A distributed, scalable web scraping platform for Fortune 15 renewable energy company's market research. Automated data collection across 41,000+ ZIP codes with intelligent job scheduling and real-time processing.
During the 2025 Winter Cohort (January - May 2025), CodeLab UC Davis developed a distributed geospatial data scraper for a Fortune 15 renewable energy company. This 8-week project created a scalable platform that enables market researchers to identify potential locations for expanding RNG (renewable natural gas) station portfolios across the continental United States.
Traditional market research required manual data collection across fragmented sources, leading to extremely long turnaround times, inaccurate data, and expensive hybrid SaaS solutions that were both costly and inefficient.

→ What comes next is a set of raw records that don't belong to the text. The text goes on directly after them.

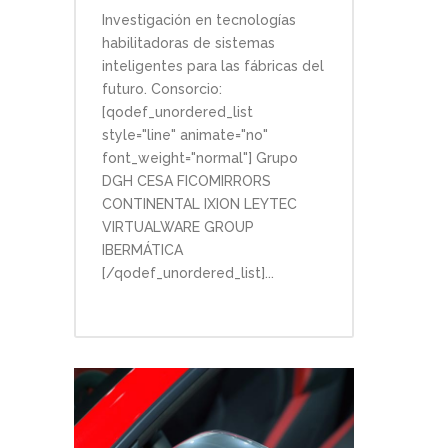
Investigación en tecnologías
habilitadoras de sistemas
inteligentes para las fábricas del
futuro. Consorcio:
[qodef_unordered_list
style="line" animate="no"
font_weight="normal"] Grupo
DGH CESA FICOMIRRORS
CONTINENTAL IXION LEYTEC
VIRTUALWARE GROUP
IBERMÁTICA
[/qodef_unordered_list]...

Built a distributed scraping infrastructure with Puppeteer-based web scrapers, RabbitMQ message queuing, FastAPI backend, and Next.js frontend. Features advanced anti-bot evasion techniques and intelligent job scheduling across 41,000+ ZIP codes.
Research that previously took hours is now completed in seconds. Custom validation logic eliminates errors at the source, and data is delivered in clean, Excel-ready formats tailored to existing workflows with significantly reduced operational costs.
Home dashboard providing users with access to recent activity, favorite jobs, and real-time status monitoring for currently running scraping instances.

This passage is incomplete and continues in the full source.